Provided records —

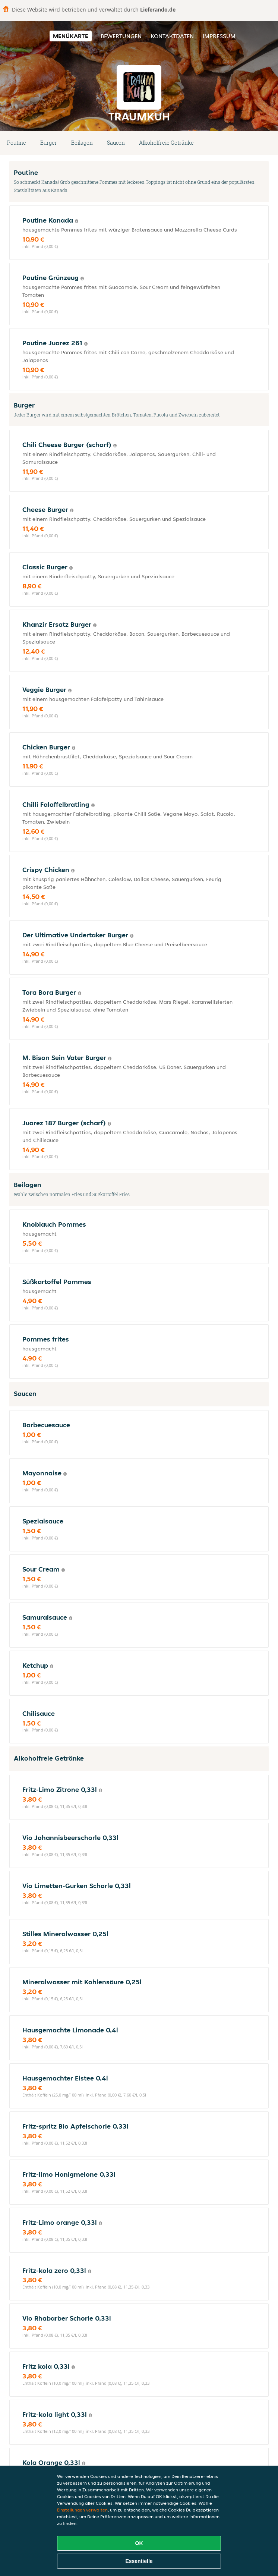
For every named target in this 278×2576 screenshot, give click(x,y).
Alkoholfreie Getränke (166, 142)
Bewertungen (121, 36)
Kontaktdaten (172, 36)
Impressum (219, 36)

What to do — Line by line, write out the material above exactly, with no images.

Reply to the exercise —
For every named target in this 278×2576 screenshot, give click(x,y).
Alkoholfreie Getränke (166, 142)
Bewertungen (121, 36)
Kontaktdaten (172, 36)
Impressum (219, 36)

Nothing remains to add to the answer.